After about 10 minutes on the recovery couch I decided to try to get home. Half way down the stairs I had to sit because I was going to vomit. I was given a barf bag "just in case" before I left. My friend hurried to her car and reclined the seat. I made it in the car and closed my eyes. She got me home and my husband greeted me in the driveway. He helped me to bed and then went to pick up my prescriptions - pain killer and antibiotics. I was told to take the pain medicine before the numbness wore off. I was also told to eat something. My husband fed me some soup and I took some pain medicine. Guess how long that stayed down? The next 8 hours were filled with me literally crawling from my bed to the toilet. I don't remember this being mentioned in the webcast I viewed. "You must eat" I was told. Well, I would really like to, but nothing wants to stay down!!

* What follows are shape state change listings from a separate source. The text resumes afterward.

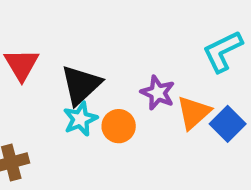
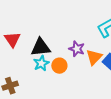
black triangle: (81, 85) -> (41, 47), turned 40

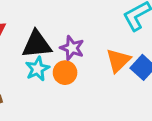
purple star: (77, 49) -> (72, 48), moved

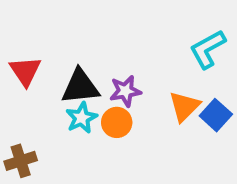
purple star: (72, 48) -> (125, 91), turned -30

Ugh. Needless to say, I was in bed all week. The vomiting subsided, the bleeding slowed down and pachyderm breath developed. I can't use mouthwash for a week and brushing my teeth with the delicate toothbrush is more like using my finger to spread toothpaste on my teeth. Now that food stays down, I have put my food processor to good use. I have 4 holes in my mouth that want to collect food. Gross. I have to rinse with salt water several times a day to clean out the pockets. Gross. The taste in my mouth is, well, gross. I can't chew solid food because my jaw is sore and my teeth don't meet. I have cried many tears and told my husband that I am going to die of starvation because I can't eat anything. I might be blending everything for the rest of my life.

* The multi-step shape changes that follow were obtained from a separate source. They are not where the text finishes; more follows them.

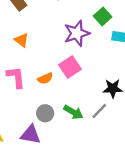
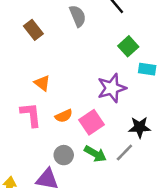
purple star: (77, 33) -> (112, 88), moved
orange triangle: (22, 40) -> (42, 83), moved
pink square: (70, 67) -> (92, 122), moved

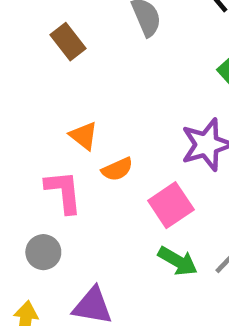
orange semicircle: (64, 116) -> (117, 169), moved
gray circle: (64, 155) -> (43, 252), moved

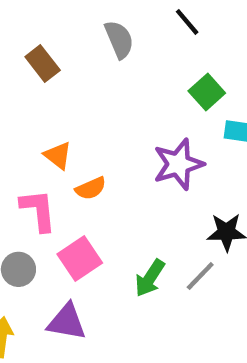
pink square: (171, 205) -> (80, 258), moved
green arrow: (178, 261) -> (150, 278), turned 93

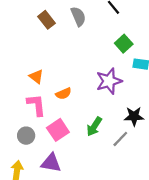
brown rectangle: (43, 64) -> (47, 20), moved
orange triangle: (58, 155) -> (36, 77), moved
green arrow: (150, 278) -> (94, 127), moved

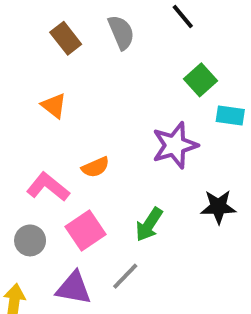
orange triangle: (36, 77) -> (54, 106), moved
pink L-shape: (36, 105) -> (48, 187), turned -45
gray line: (120, 139) -> (125, 276), moved

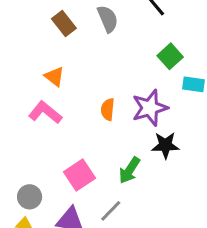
orange semicircle: (95, 167) -> (108, 109), moved, turned 120
pink L-shape: (48, 187) -> (45, 113), moved
black star: (218, 207) -> (165, 145), moved
gray circle: (30, 240) -> (30, 197), moved

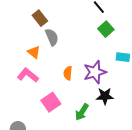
gray semicircle: (108, 19) -> (52, 37), moved
green square: (170, 56) -> (106, 29), moved
pink square: (80, 175) -> (51, 102), moved

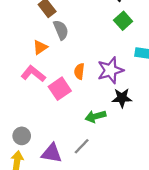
orange triangle: (34, 52) -> (40, 47), turned 48
pink square: (51, 102) -> (60, 89), moved
green arrow: (82, 112) -> (95, 116), turned 42

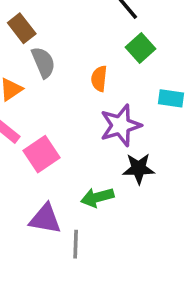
orange semicircle: (79, 71) -> (99, 79), moved
gray line: (82, 146) -> (76, 244), turned -42
purple triangle: (52, 153) -> (45, 219), moved

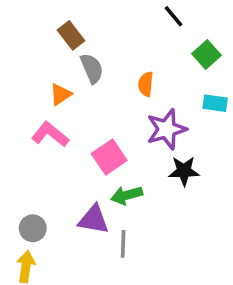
green square: (140, 48) -> (207, 54), moved
pink square: (41, 154) -> (109, 157), moved
green arrow: (97, 197) -> (127, 195), moved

But you know what? God has been speaking to my heart. It is easy to read through a scripture like Romans 5:3 and say no problem. Romans 5:3 in the Amplified Bible says, "Moreover[let us also be full of joy now!] Let us exult and triumph in our troubles and rejoice in our sufferings knowing that pressure and affliction and hardship produce patient and unswerving endurance." It goes on to say, " And endurance (fortitude) develops maturity of character (approved faith and tried integrity). And character [of this sort] produces [the habit of] joyful and confident hope of eternal salvation. Such hope never disappoints or deludes or shames us, for God's love has been poured out in our hearts through the Holy Spirit Who has been given to us." Yes! I am in the middle of a big trial. I can rejoice because the God of hope is right by my side. Did this extraction catch Him off guard? Is He baffled by my teeth? No and NO! He is the very God who created me. He knit me together in my mother's womb and He is excited to reveal His glory THROUGH MY CIRCUMSTANCES. Bring it on! Of course, I want immediate results from my prayers. But I can't help but feel that God has me right where He wants me. He wants me to trust Him with the process. Will I continue to believe that He is able through all of the pain and picking food from my sockets?? My circumstances have drawn me to God. He alone can work in them. He is the answer. He is my help. Most importantly, He is my hope. He is the reason I get out of bed with with bad breath. He knows and He can do more than I can ask for, if I will trust Him. Sometimes it is easier than others to keep this perspective, but the dividends of faith in action are staggering. God loves to reveal His power through willing vessels. Show your power through me, Lord. Thank you that you are the God of hope. Oh, yeah. Bless that surgeon that put me in this place of having to depend on you too.

1 comment:

Lynne said...

Sara Jane, thank you for the TRUTH of this post!! We never want to hear this kind of thing when we are in the middle of a trial, but it's then that God is working, isn't it? Thank you for reminding me...

By the way, I can't seem to post as myself... Seth and I have our computer identities intermingled somehow!